It's just 5 days old, but Hogle Zoo's newest bundle of joy is already anxious to explore its Salt Lake home.
The newborn colobus monkey tries to wiggle away from mom Toledo, swipes mom's arm and watches big sister Macari play.
Saturday, inside her primate forest, Toledo gave birth to her fifth baby — a child she conceived with dad Henry. Zookeepers came into work that morning to find the little white fur ball clinging to mom.
Trying to make the process as natural and true to the wild as possible, zookeepers will not provide veterinary care or training for the little monkey until it is 6 months to 1 year old. They have not even gotten close enough to determine the sex.

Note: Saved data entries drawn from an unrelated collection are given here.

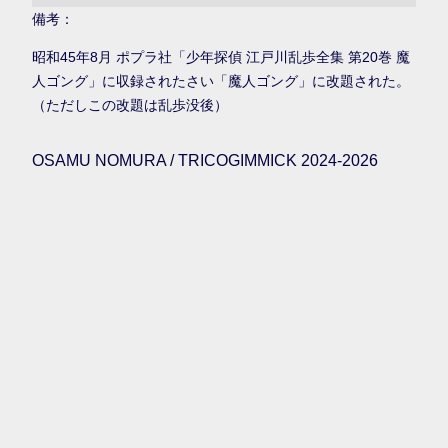
備考：
昭和45年8月 ポプラ社「少年探偵 江戸川乱歩全集 第20巻 魔
人ゴング」に収録されたさい「魔人ゴング」に改題された。
（ただしこの改題は乱歩没後）
OSAMU NOMURA / TRICOGIMMICK 2024-2026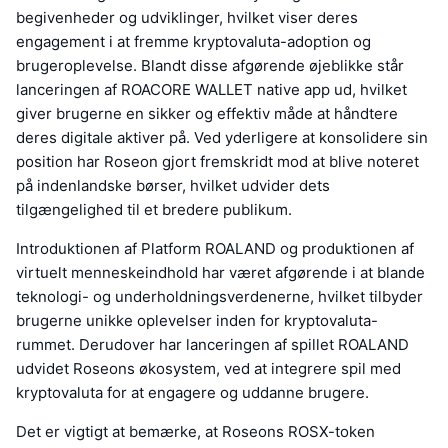
begivenheder og udviklinger, hvilket viser deres
engagement i at fremme kryptovaluta-adoption og
brugeroplevelse. Blandt disse afgørende øjeblikke står
lanceringen af ROACORE WALLET native app ud, hvilket
giver brugerne en sikker og effektiv måde at håndtere
deres digitale aktiver på. Ved yderligere at konsolidere sin
position har Roseon gjort fremskridt mod at blive noteret
på indenlandske børser, hvilket udvider dets
tilgængelighed til et bredere publikum.
Introduktionen af Platform ROALAND og produktionen af
virtuelt menneskeindhold har været afgørende i at blande
teknologi- og underholdningsverdenerne, hvilket tilbyder
brugerne unikke oplevelser inden for kryptovaluta-
rummet. Derudover har lanceringen af spillet ROALAND
udvidet Roseons økosystem, ved at integrere spil med
kryptovaluta for at engagere og uddanne brugere.
Det er vigtigt at bemærke, at Roseons ROSX-token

"Right now, there's no reason to interfere with the bond mom and baby have created," said Kalyn McKenzie, a primate keeper at Hogle. "We don't have to do anything because it has a really good mom."
Adds zoo spokeswoman Holly Braithwaite: "That's totally how it is in nature. We don't want the keepers to get in and interfere with those early moments. It's crucial for mom and baby."
Zookeepers can tell the baby, which hasn't been named, is healthy because it is nursing and holding onto Toledo's chest. Although tired, Toledo is an excellent mom. Tuesday, Toledo munched on carrots, crawled around her exhibit and seemed unfazed as her newest addition nursed.